According to Helbling, the motivation was to develop an analytical water screening method that would scan for a broad variety of pollutant compounds.

“What we were interested in doing was assessing water quality from the standpoint of what we call emerging chemical contaminants,” Helbling said. “So these are chemical contaminants that we suspect could be present in any particular water system but are not regulated by any local, state or federal body.”

To accomplish this, Helbling and his team developed a three step protocol to detect pollutants, including these potential chemical contaminants.

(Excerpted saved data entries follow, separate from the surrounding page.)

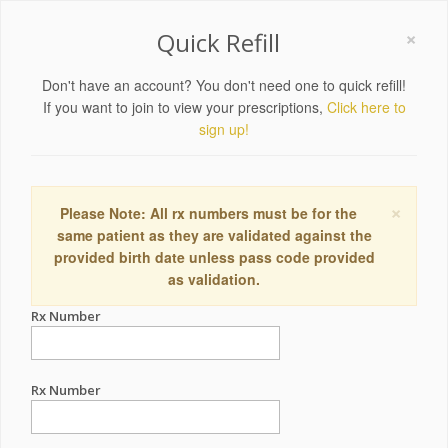
×
Quick Refill
Don't have an account? You don't need one to quick refill!
If you want to join to view your prescriptions,
Click here to
sign up!
×
Please Note: All rx numbers must be for the
same patient as they are validated against the
provided birth date unless pass code provided
as validation.
Rx Number
Rx Number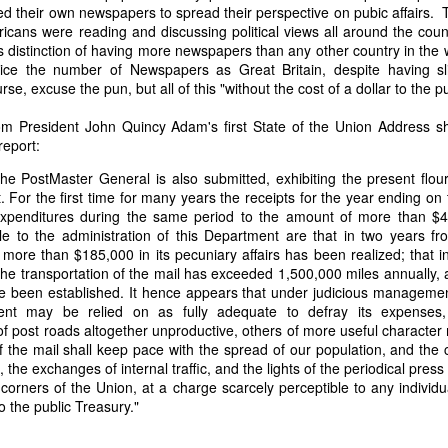
ed their own newspapers to spread their perspective on pubic affairs. 
of vessels abroad were allowing foreign-owned ships to acquire "
cans were reading and discussing political views all around the coun
o Trist's letter are striking. Trist had described how authentic America
 distinction of having more newspapers than any other country in the w
ers could continue to give foreign-owned vessels the legal appearan
ice the number of Newspapers as Great Britain, despite having sli
ress to close those loopholes before they could be exploited again.
se, excuse the pun, but all of this "without the cost of a dollar to the pu
t of the Secretary of the Navy respecting the disposition of our ships 
essary to station a competent force on the coast of Africa to prev
om President John Quincy Adam's first State of the Union Address sh
foreigners.
report:
hat the provisions in our existing laws which relate to the sale and tr
the PostMaster General is also submitted, exhibiting the present flour
road are extremely defective. Advantage has been taken of these defe
 For the first time for many years the receipts for the year ending on th
ging to foreigners and navigating the ocean an apparent American owne
xpenditures during the same period to the amount of more than $4
ll simulated as to afford them comparative security in prosecuting the
ble to the administration of this Department are that in two years f
 denounced in our statutes, regarded with abhorrence by our citizens, 
more than $185,000 in its pecuniary affairs has been realized; that i
sion is nowhere more sincerely desired than in the United States. 
 the transportation of the mail has exceeded 1,500,000 miles annually,
 to recommend to your early attention a careful revision of these la
ve been established. It hence appears that under judicious manageme
edom and facilities of our navigation or impairing an important branch 
ment may be relied on as fully adequate to defray its expenses
he integrity and honor of our flag may be carefully preserved. Infor
f post roads altogether unproductive, others of more useful character 
avana showing the necessity of this was communicated to a committee 
of the mail shall keep pace with the spread of our population, and the 
ast session, but too late, as it appeared, to be acted upon. It will be b
the exchanges of internal traffic, and the lights of the periodical press 
Department, with additional communications from other sources."
corners of the Union, at a charge scarcely perceptible to any individu
to the public Treasury."
ndence, Van Buren's message takes on new meaning. The President was
 He was identifying a flaw in laws that allowed foreign-owned vessels t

“We were able to develop a method that was comprehensive in terms of identifying analytical features that represent chemical constituents in a prepared water sample. Then we wrote a data-mining algorithm to connect those analytical features to a set of over one thousand suspect chemicals that we thought might be present,” Helbling said.

The centerpiece of this project is the use of High-Resolution Mass Spectrometry, an emerging means to detect chemical signatures based on mass.

“High-Resolution Mass Spectrometry actually can measure chemical constituents in a sample with extremely high accuracy, to the fourth or fifth decimal place of molecular mass. And when you can measure things with such high mass accuracy, you can also very accurately measure isotopic signatures,” Helbling said. “From these measurements, you can then make very good guesses as to what the elemental composition is and from there we use a variety of tricks that take us to structural elucidation.”

The list of possible pollutants is endless, so the team’s data mining algorithm systematically prioritizes known chemical signatures matched from a database. This method would allow for pollutants to be detected accurately, without the chance of false positives.

“We are not just arbitrarily selecting clear or familiar spectra, but we’re developing prioritization lists and systematically focusing on parts of these lists,” Helbling said.

Due to the robustness and versatility of this procedure, Helbling anticipates its use in environmental monitoring and medical tools.

“One application, which I would call environmental forensics, allows us to take samples of unknown composition and elucidate their chemical composition,” Helbling said. “We also use this technique to determine the structures of the intermediates of chemical reactions.”

For example, if the team was interested in a particular photolytically active — reactive to sunlight — pharmaceutical contaminant in Cayuga lake, they could use this technique to identify the structures of the breakdown products.

“This has a lot of importance when performing chemical risk assessment. You not only want to evaluate the risk of the parent chemical but any degradation products that might form, which sometimes are more toxic than the parent compound,” Helbling said.

Currently, High-Resolution Mass Spectrometry is a relatively inaccessible tool due to its costs, but Helbling hopes that as advancements continue, his method may be employed routinely for environmental monitoring.

“It expands the capabilities of traditional mass spectrometry applications in so many exciting ways. Applications in environmental chemistry are still just emerging,” he said.